For a t-test to compare the difference in means of two populations, you should be using a formula like

  • In the simplest case: $$t = \frac{\bar{X}_1 - \bar{X}_2}{\sqrt{SE_1^2+SE_2^2}}$$ this is when we consider the variances to be unequal or when the sample sizes are equal.

  • If the sample sizes are different and you consider the variance of the populations to be equal, then you can estimate the variances for both samples together instead of separately, and use one of many formulae for the pooled variance like

    $$s_p = \sqrt{\frac{(n_1-1)s_1^2 +(n_2-1)s_2^2}{n_1+n_2-2}}$$

    with $$t = \frac{\bar{X}_1 - \bar{X}_2}{s_p \sqrt{\frac{1}{n_1}+\frac{1}{n_2}}}$$

    and with $SE_1 = s_1/\sqrt{n_1}$ and $SE_2 = s_2/\sqrt{n_2}$ you get

    $$t = \frac{\bar{X}_1 - \bar{X}_2}{\sqrt{\frac{n_1+n_2}{n_1+n_2-2} \left( \frac{n_1-1}{n_2} SE_1^2 + \frac{n_2-1}{n_1} SE_2^2 \right)}}$$

Note that the value $\sqrt{SE_1^2+SE_2^2}$ is smaller than $SE_1+SE_2$, therefore $t>z_{overlap}$.

Sidenotes:

  • In the case of the pooled variance, you might have a situation - although it is rare - that the variance of the larger sample is larger than the variance of the smaller sample, and then it is possible that $t<z_{overlap}$.

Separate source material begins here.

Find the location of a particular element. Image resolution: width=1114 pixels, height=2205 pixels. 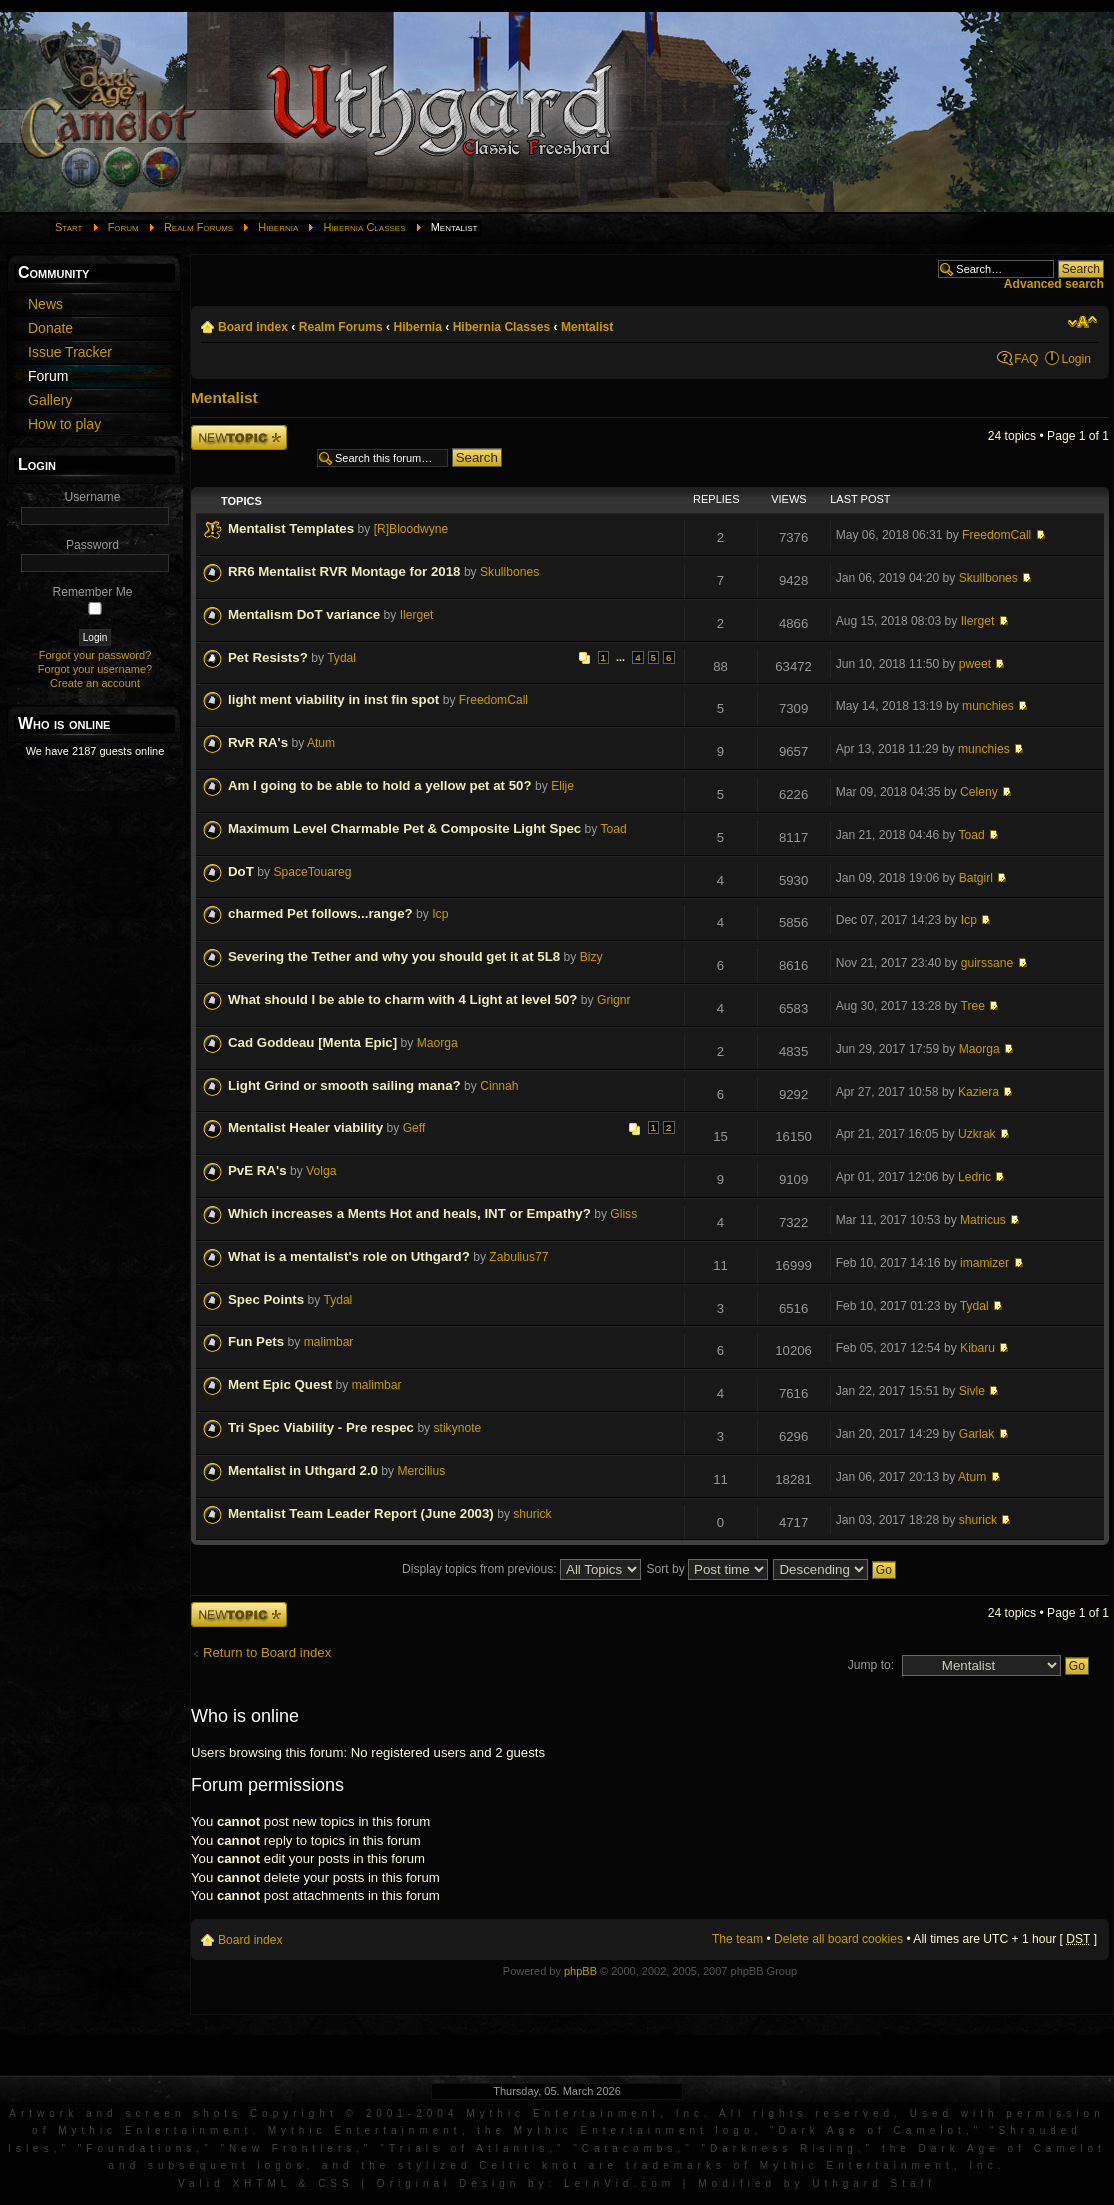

  • Instead of z-values and a z-test you are actually doing (should be doing) a t-test. So it might be that the levels on which you base the confidence intervals for the error bars (like '95% is equivalent to 2 times the standard error') will be different for the t-test. To be fair, to compare apples with apples, you should use the same standard and base the confidence levels for the error bars on a t-test as well. So let's assume that also for the t-test the boundary level that relates to 95% is equal to or less than 2 (this is the case for sample sizes larger than 60).

If this $t \geq 2$ then the difference is significant (at a 5% level).

The standard error of the difference between two variables is not the sum of standard errors of each variable. This sum is overestimating the error for the difference and will be too conservative (too often claim there is no significant difference).

So $t>z_{overlap}$ and may lead to a significant difference while the error bars have overlap. You do not need non-overlapping error bars in order to have a significant difference. This overlap is a stricter requirement and happens when the p-value is $\leq 0.05$ (and it will often be a lower p-value).